How to complete this task:
Repeat the listing that follows exactly. Pictures are not part of the copy.

[[ Material provided, beginning ]]

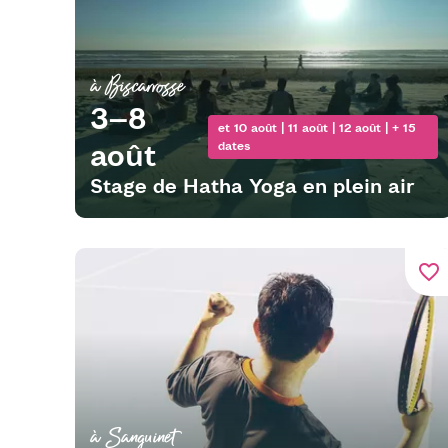
à Biscarrosse
3–8
et 10 août | 11 août | 12 août | + 15
août
dates
Stage de Hatha Yoga en plein air
favorite_border
à Sanguinet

[[ Material provided, end ]]

Answer area:
à Biscarrosse
3–8
et 10 août | 11 août | 12 août | + 15
août
dates
Stage de Hatha Yoga en plein air
favorite_border
à Sanguinet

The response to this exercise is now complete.